NATO’s Resolute Support mission in Afghanistan says regional military chiefs vowed to cooperation in the fight against terrorism and the narcotics trade during a two-day conference in Kabul.
Mission spokesman Captain Tom Gresback told RFE/RL on February 14 that the defense officials from Central and South Asian countries “reiterated their commitment to fighting terrorism throughout the region and discuss ways of working together to counter drug trafficking and other cross-border security concerns."
Participating nations in the February 12-13 gathering included Afghanistan, Kazakhstan, Kyrgyzstan, Pakistan, Tajikistan, Turkmenistan, Uzbekistan, and the United States.
"We have the shared interest of preventing Afghanistan from ever again becoming a safe haven for terrorism," said the commander of U.S. forces in Afghanistan, General John Nicholson, according to a statement by the Resolute Support mission.

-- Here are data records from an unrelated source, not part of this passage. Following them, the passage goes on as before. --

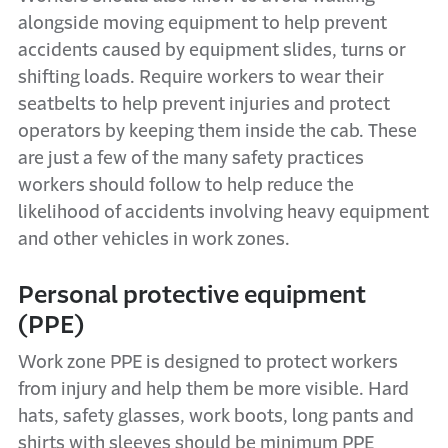
alongside moving equipment to help prevent
accidents caused by equipment slides, turns or
shifting loads. Require workers to wear their
seatbelts to help prevent injuries and protect
operators by keeping them inside the cab. These
are just a few of the many safety practices
workers should follow to help reduce the
likelihood of accidents involving heavy equipment
and other vehicles in work zones.
Personal protective equipment
(PPE)
Work zone PPE is designed to protect workers
from injury and help them be more visible. Hard
hats, safety glasses, work boots, long pants and
shirts with sleeves should be minimum PPE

"There will be no safe haven for any terrorist group," Nicholson also said. "We continue to strike them wherever we find them. We continue to hunt them across the country."
Those attending the meeting also included the chief of the U.S. Central Command (CENTCOM), General Joseph Votel, and Pakistan's chief of army staff, General Qamar Javed Bajwa.

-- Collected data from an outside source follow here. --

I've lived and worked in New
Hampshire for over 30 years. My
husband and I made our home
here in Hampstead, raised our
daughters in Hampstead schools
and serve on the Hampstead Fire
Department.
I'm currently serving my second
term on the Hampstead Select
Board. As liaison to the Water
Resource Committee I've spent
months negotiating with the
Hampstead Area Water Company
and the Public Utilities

Pakistan has been under increasing pressure from both Afghan and U.S. officials to take action against militants operating in the country. Islamabad denies harboring militant groups that carry out attacks in Afghanistan.

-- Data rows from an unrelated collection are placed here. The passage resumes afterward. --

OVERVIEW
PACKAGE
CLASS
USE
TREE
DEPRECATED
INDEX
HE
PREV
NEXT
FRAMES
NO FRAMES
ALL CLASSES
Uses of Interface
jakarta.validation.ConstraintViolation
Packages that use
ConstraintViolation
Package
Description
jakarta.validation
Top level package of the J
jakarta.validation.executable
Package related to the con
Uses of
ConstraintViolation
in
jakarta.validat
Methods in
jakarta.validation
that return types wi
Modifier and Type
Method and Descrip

“I believe that at last Pakistan will bow to international pressure and will join the fight against terrorism,” Afghan Defense Ministry spokesman Daulat Waziri said on February 13.
Meanwhile in Brussels, the U.S. ambassador to NATO called on Pakistan to “work with the United States, with NATO to stop the treacherous activities of the Taliban.”
The Western-backed government in Kabul has been struggling to fend off the Taliban and other militant groups since the withdrawal of most NATO troops in 2014.
Afghanistan is also the world's top producer of the poppy from which opium and heroin are produced.
In a report released in November, the Afghan Ministry of Counternarcotics and the UN Office on Drugs and Crime said opium production in the country increased by 87 percent to a "record level" of 9,000 tons last year, compared with 2016 levels.